● Dataset records

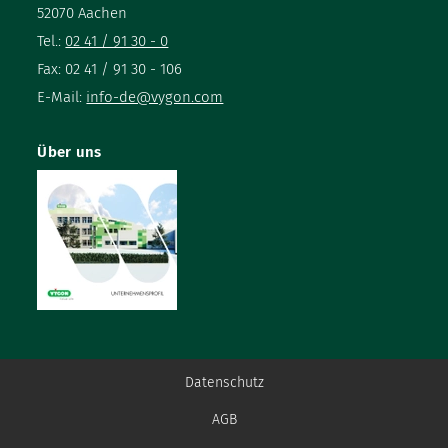
52070 Aachen
Tel.:
02 41 / 91 30 - 0
Fax: 02 41 / 91 30 - 106
E-Mail:
info-de@vygon.com
Über uns
Datenschutz
AGB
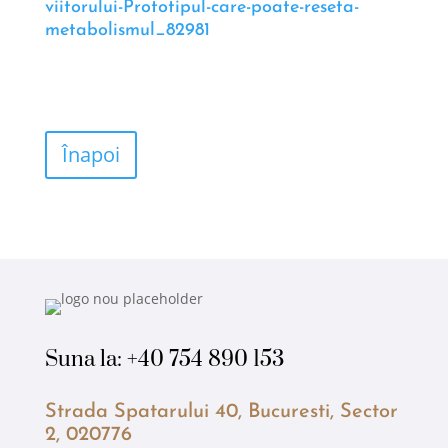
viitorului-Prototipul-care-poate-reseta-
metabolismul_82981
Înapoi
Suna la:
+40 754 890 153
Strada Spatarului 40, Bucuresti, Sector
2, 020776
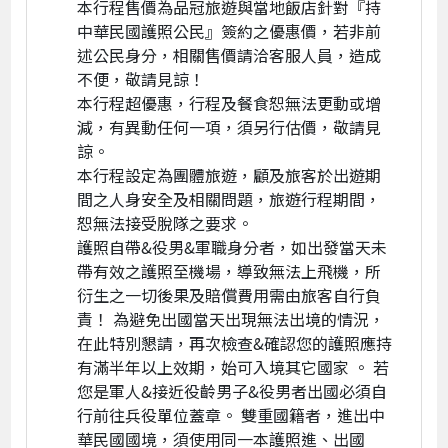
本行程售價為品冠旅遊與當地飯店針對『持
中華民國護照公民』簽約之優惠價，若非前
述公民身分，相關售價請洽客服人員，造成
不便，敬請見諒！
本行程超優惠，行程及餐食恕無法更動或增
減，有異動任何一項，須另行估價，敬請見
諒。
本行程設定為團體旅遊，顧及旅客於出遊期
間之人身安全及相關問題，旅遊行程期間，
恕無法接受脫隊之要求。
護照自帶&役男&軍職身分者，如出發當天未
帶有效之護照至機場，導致無法上飛機，所
衍生之一切後果及賠償費用需由旅客自行負
責！ 為避免出國當天出現無法出境的情況，
在此特別懇請，再次檢查&確認您的護照應持
有滿半年以上效期，始可入境其它國家 。 若
您是軍人&接近役齡男子&役男者出國必須自
行前往兵役單位蓋章。 雙重國籍者，進出中
華民國國境，須使用同一本護照進、出國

● Task
Exact copies of all the entries, without any pictures, are what the answer must contain.

● Written reply
52070 Aachen
Tel.:
02 41 / 91 30 - 0
Fax: 02 41 / 91 30 - 106
E-Mail:
info-de@vygon.com
Über uns
Datenschutz
AGB
viitorului-Prototipul-care-poate-reseta-
metabolismul_82981
Înapoi
Suna la:
+40 754 890 153
Strada Spatarului 40, Bucuresti, Sector
2, 020776
本行程售價為品冠旅遊與當地飯店針對『持
中華民國護照公民』簽約之優惠價，若非前
述公民身分，相關售價請洽客服人員，造成
不便，敬請見諒！
本行程超優惠，行程及餐食恕無法更動或增
減，有異動任何一項，須另行估價，敬請見
諒。
本行程設定為團體旅遊，顧及旅客於出遊期
間之人身安全及相關問題，旅遊行程期間，
恕無法接受脫隊之要求。
護照自帶&役男&軍職身分者，如出發當天未
帶有效之護照至機場，導致無法上飛機，所
衍生之一切後果及賠償費用需由旅客自行負
責！ 為避免出國當天出現無法出境的情況，
在此特別懇請，再次檢查&確認您的護照應持
有滿半年以上效期，始可入境其它國家 。 若
您是軍人&接近役齡男子&役男者出國必須自
行前往兵役單位蓋章。 雙重國籍者，進出中
華民國國境，須使用同一本護照進、出國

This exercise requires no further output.